Thursday, 12 November 2009

In Press!

You may or may not remember back to the summer months, when I was writing an article. I didn't go in to it much on here, as I was worried that it would be rejected. Well it wasn't!

It's an article for the York University Women's Committee magazine, The Zine, which was released on Tuesday, and I am so proud to see my name there, in print, for the first time!

So, I will shre my article with you! I decided to question the future of feminism, the purpose of it, etc, and at the time I was writing Caster Semenya and her gender were all over the news.
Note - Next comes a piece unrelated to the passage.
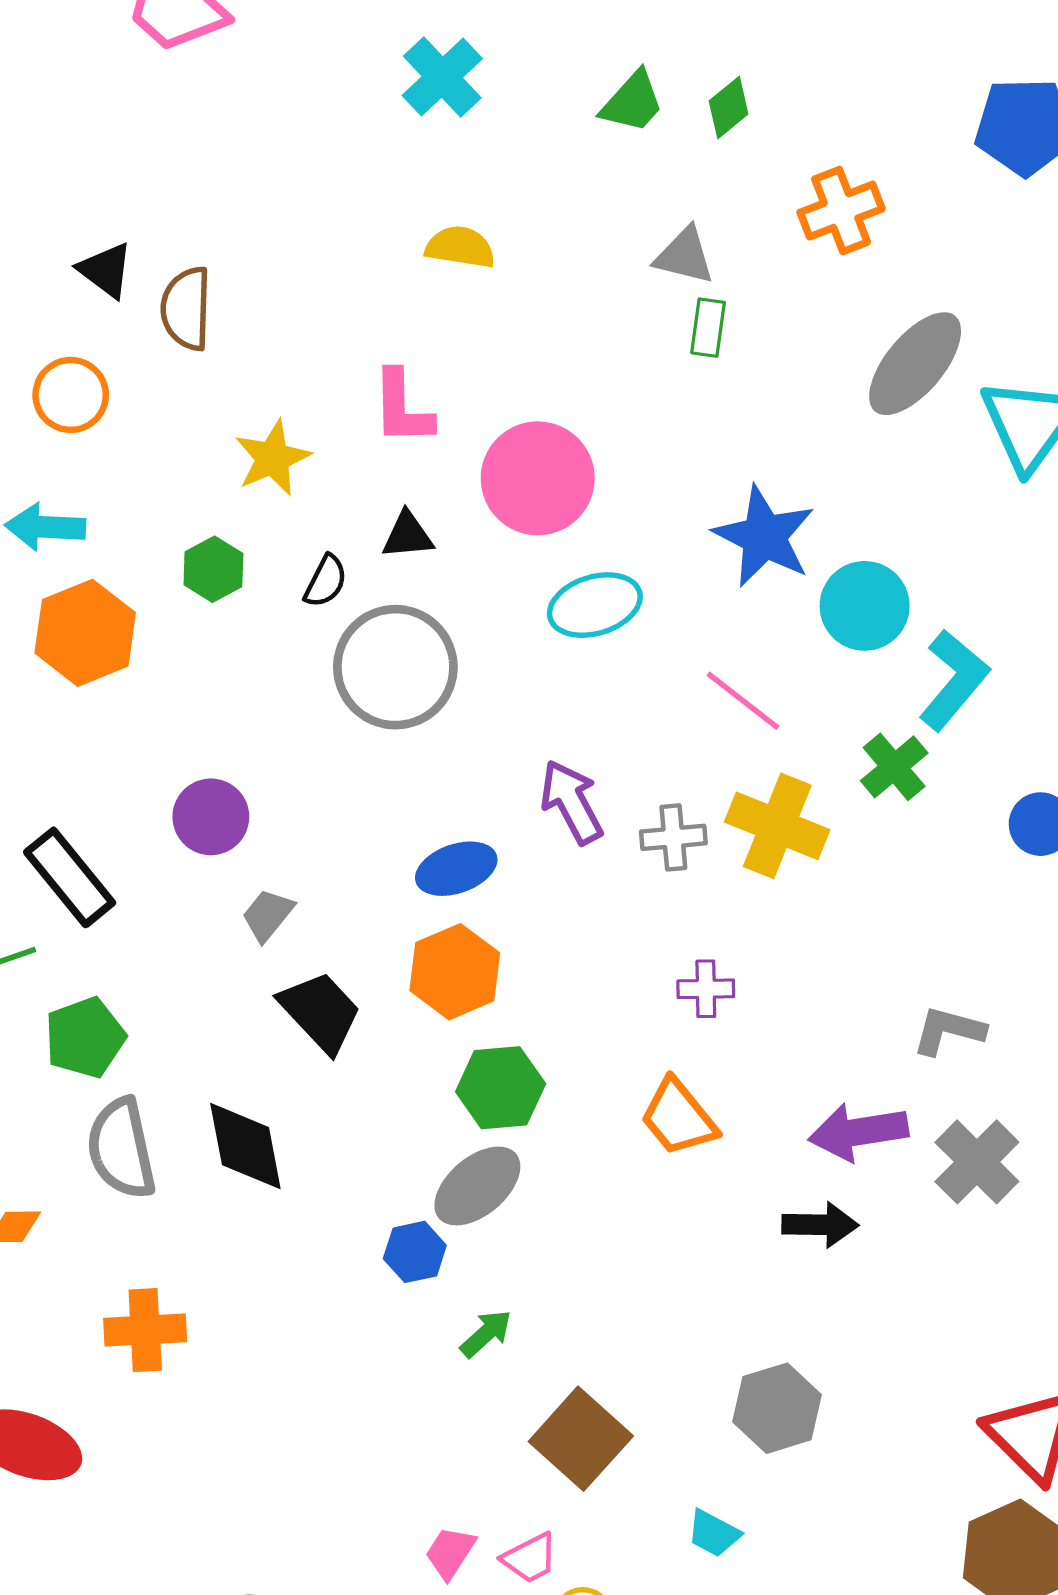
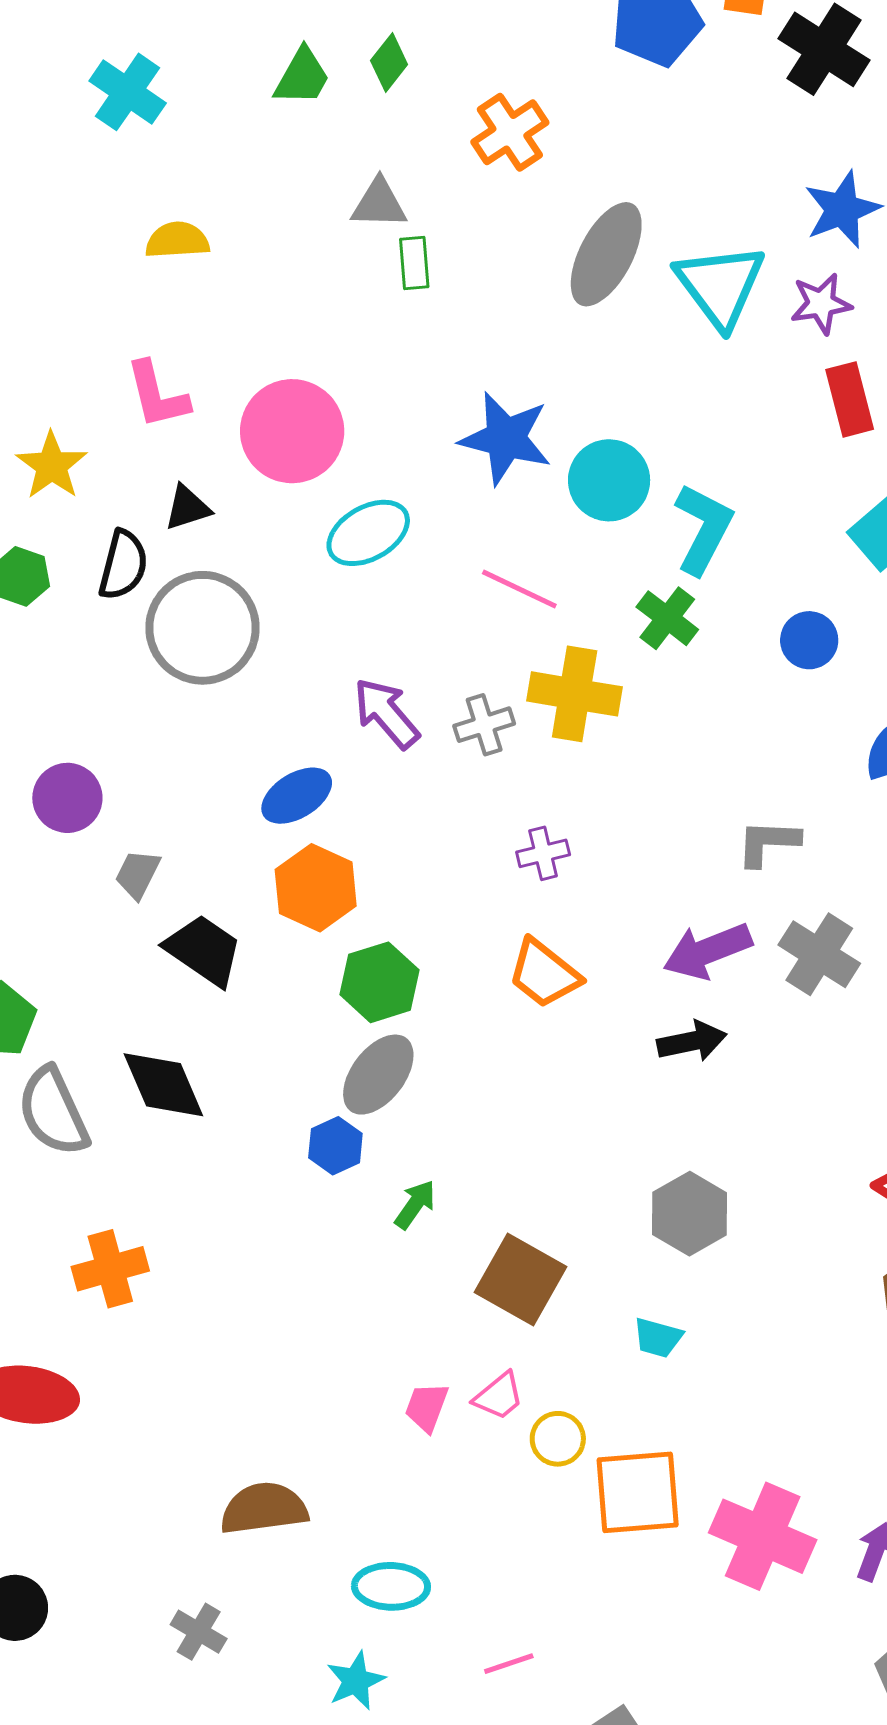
black semicircle: (326, 581) -> (123, 565), size x1.4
It was my first time writing something which would be potentially recieved by a large audience, so be nice!

De-Scribing Gender

The role of women’s organisations in today’s society

As far as it is possible, I consider myself to be “anti-gender”. That is to say that I am against any male/female segregation in society, and that, for me, the idea of gender is simply a biological one, without any innate social construct. Simone de Beauvoir famously described this idea in the first line of her book The Second Sex (1949), when she states that “one is not born, but rather becomes, a woman”; we are typically “male” or “female” in the sociological sense because of the way society has built us, not because of any innate set of “female” or “male” characteristics which we may possess. As far as I can philosophically allow, I consider gender in the social sense to be a matter of preference, not really any different from preferring tea to coffee (especially if you bear in mind that even a group of tea-drinkers would all choose to drink their tea differently). For this reason, the fact that I also call myself a feminist often surprises and confuses me when I come to think too much about it. And when questioned on my involvement with women’s organisations I sometimes struggle at first to defend my interest in feminism against its stereotype of being a man-hating and old-fashioned ideology.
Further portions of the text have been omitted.